> Your assignment
What is needed is an exact copy of all the records below.

[Stored data]
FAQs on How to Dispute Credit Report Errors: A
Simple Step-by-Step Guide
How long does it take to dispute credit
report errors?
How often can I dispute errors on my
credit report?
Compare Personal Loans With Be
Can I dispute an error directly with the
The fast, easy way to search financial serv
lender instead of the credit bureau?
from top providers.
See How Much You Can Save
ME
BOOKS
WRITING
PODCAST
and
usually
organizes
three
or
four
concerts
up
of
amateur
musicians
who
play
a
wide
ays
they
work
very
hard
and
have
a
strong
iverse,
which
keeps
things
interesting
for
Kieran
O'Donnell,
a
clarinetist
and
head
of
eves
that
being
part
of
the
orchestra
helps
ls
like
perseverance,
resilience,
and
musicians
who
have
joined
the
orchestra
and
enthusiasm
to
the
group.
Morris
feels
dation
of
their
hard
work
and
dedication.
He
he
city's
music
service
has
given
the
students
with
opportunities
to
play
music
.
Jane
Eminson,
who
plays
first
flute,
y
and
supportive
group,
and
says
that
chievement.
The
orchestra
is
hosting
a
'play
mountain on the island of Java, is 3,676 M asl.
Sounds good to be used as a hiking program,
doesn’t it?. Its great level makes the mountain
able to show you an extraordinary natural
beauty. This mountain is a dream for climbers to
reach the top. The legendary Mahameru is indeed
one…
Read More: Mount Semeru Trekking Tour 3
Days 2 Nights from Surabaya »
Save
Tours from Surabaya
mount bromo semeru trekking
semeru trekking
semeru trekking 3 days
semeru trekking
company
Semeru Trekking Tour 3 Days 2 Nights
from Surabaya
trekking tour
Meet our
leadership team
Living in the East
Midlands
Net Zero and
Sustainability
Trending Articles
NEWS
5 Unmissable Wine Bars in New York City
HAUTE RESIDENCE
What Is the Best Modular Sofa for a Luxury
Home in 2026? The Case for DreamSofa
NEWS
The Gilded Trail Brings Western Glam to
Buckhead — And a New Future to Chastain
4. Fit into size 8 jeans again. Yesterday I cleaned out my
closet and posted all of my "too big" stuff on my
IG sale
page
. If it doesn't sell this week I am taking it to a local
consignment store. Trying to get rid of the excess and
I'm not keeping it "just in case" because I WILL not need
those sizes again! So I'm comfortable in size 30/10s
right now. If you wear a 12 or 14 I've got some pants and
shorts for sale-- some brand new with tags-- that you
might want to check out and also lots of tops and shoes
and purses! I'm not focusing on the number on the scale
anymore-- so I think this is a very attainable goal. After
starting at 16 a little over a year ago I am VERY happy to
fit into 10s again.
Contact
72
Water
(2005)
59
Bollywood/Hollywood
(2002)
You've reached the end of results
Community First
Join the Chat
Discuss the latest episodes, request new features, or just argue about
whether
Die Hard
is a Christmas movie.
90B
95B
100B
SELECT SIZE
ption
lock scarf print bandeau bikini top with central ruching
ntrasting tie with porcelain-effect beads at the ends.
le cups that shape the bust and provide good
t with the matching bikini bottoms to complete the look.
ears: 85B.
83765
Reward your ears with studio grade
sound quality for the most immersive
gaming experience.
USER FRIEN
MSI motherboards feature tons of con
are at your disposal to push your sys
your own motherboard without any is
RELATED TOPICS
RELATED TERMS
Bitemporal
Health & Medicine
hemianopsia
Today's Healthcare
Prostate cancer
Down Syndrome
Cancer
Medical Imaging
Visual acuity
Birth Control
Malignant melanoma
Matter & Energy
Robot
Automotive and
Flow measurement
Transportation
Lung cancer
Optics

> Response
FAQs on How to Dispute Credit Report Errors: A
Simple Step-by-Step Guide
How long does it take to dispute credit
report errors?
How often can I dispute errors on my
credit report?
Compare Personal Loans With Be
Can I dispute an error directly with the
The fast, easy way to search financial serv
lender instead of the credit bureau?
from top providers.
See How Much You Can Save
ME
BOOKS
WRITING
PODCAST
and
usually
organizes
three
or
four
concerts
up
of
amateur
musicians
who
play
a
wide
ays
they
work
very
hard
and
have
a
strong
iverse,
which
keeps
things
interesting
for
Kieran
O'Donnell,
a
clarinetist
and
head
of
eves
that
being
part
of
the
orchestra
helps
ls
like
perseverance,
resilience,
and
musicians
who
have
joined
the
orchestra
and
enthusiasm
to
the
group.
Morris
feels
dation
of
their
hard
work
and
dedication.
He
he
city's
music
service
has
given
the
students
with
opportunities
to
play
music
.
Jane
Eminson,
who
plays
first
flute,
y
and
supportive
group,
and
says
that
chievement.
The
orchestra
is
hosting
a
'play
mountain on the island of Java, is 3,676 M asl.
Sounds good to be used as a hiking program,
doesn’t it?. Its great level makes the mountain
able to show you an extraordinary natural
beauty. This mountain is a dream for climbers to
reach the top. The legendary Mahameru is indeed
one…
Read More: Mount Semeru Trekking Tour 3
Days 2 Nights from Surabaya »
Save
Tours from Surabaya
mount bromo semeru trekking
semeru trekking
semeru trekking 3 days
semeru trekking
company
Semeru Trekking Tour 3 Days 2 Nights
from Surabaya
trekking tour
Meet our
leadership team
Living in the East
Midlands
Net Zero and
Sustainability
Trending Articles
NEWS
5 Unmissable Wine Bars in New York City
HAUTE RESIDENCE
What Is the Best Modular Sofa for a Luxury
Home in 2026? The Case for DreamSofa
NEWS
The Gilded Trail Brings Western Glam to
Buckhead — And a New Future to Chastain
4. Fit into size 8 jeans again. Yesterday I cleaned out my
closet and posted all of my "too big" stuff on my
IG sale
page
. If it doesn't sell this week I am taking it to a local
consignment store. Trying to get rid of the excess and
I'm not keeping it "just in case" because I WILL not need
those sizes again! So I'm comfortable in size 30/10s
right now. If you wear a 12 or 14 I've got some pants and
shorts for sale-- some brand new with tags-- that you
might want to check out and also lots of tops and shoes
and purses! I'm not focusing on the number on the scale
anymore-- so I think this is a very attainable goal. After
starting at 16 a little over a year ago I am VERY happy to
fit into 10s again.
Contact
72
Water
(2005)
59
Bollywood/Hollywood
(2002)
You've reached the end of results
Community First
Join the Chat
Discuss the latest episodes, request new features, or just argue about
whether
Die Hard
is a Christmas movie.
90B
95B
100B
SELECT SIZE
ption
lock scarf print bandeau bikini top with central ruching
ntrasting tie with porcelain-effect beads at the ends.
le cups that shape the bust and provide good
t with the matching bikini bottoms to complete the look.
ears: 85B.
83765
Reward your ears with studio grade
sound quality for the most immersive
gaming experience.
USER FRIEN
MSI motherboards feature tons of con
are at your disposal to push your sys
your own motherboard without any is
RELATED TOPICS
RELATED TERMS
Bitemporal
Health & Medicine
hemianopsia
Today's Healthcare
Prostate cancer
Down Syndrome
Cancer
Medical Imaging
Visual acuity
Birth Control
Malignant melanoma
Matter & Energy
Robot
Automotive and
Flow measurement
Transportation
Lung cancer
Optics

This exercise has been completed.